Directions for this task: Beneath this instruction is a listing. Transcribe from it only the stretch from the line with "Best child rights protection" through the line with "International Labour Day", both end lines included, exactly as written.

━━━━━━━━━━━━━━━━━━━━━━━━━━━━━━

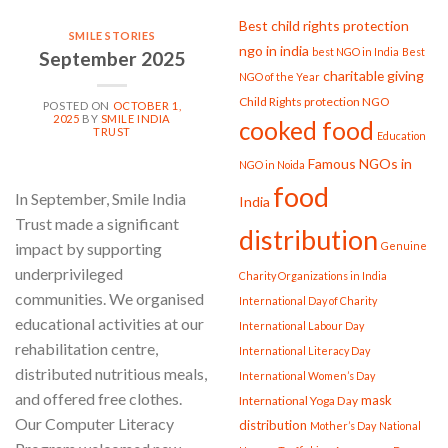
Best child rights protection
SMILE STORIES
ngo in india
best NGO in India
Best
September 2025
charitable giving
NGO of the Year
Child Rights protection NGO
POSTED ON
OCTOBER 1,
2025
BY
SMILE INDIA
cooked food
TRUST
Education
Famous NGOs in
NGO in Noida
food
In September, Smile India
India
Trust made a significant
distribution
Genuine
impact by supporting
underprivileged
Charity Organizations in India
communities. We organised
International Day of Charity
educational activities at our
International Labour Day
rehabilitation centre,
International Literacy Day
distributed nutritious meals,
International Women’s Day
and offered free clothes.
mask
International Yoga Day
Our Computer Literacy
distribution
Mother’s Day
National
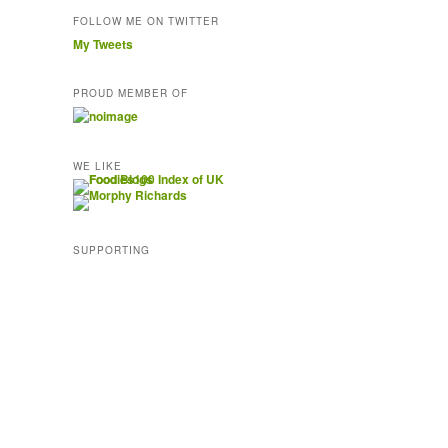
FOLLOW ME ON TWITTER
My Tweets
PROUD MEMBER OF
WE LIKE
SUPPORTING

━━━━━━━━━━━━━━━━━━━━━━━━━━━━━━

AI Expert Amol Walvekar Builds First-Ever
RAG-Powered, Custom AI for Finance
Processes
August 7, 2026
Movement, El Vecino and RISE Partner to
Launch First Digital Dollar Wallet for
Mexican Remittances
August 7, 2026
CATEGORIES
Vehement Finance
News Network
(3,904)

━━━━━━━━━━━━━━━━━━━━━━━━━━━━━━

Worked solution:
Best child rights protection
SMILE STORIES
ngo in india
best NGO in India
Best
September 2025
charitable giving
NGO of the Year
Child Rights protection NGO
POSTED ON
OCTOBER 1,
2025
BY
SMILE INDIA
cooked food
TRUST
Education
Famous NGOs in
NGO in Noida
food
In September, Smile India
India
Trust made a significant
distribution
Genuine
impact by supporting
underprivileged
Charity Organizations in India
communities. We organised
International Day of Charity
educational activities at our
International Labour Day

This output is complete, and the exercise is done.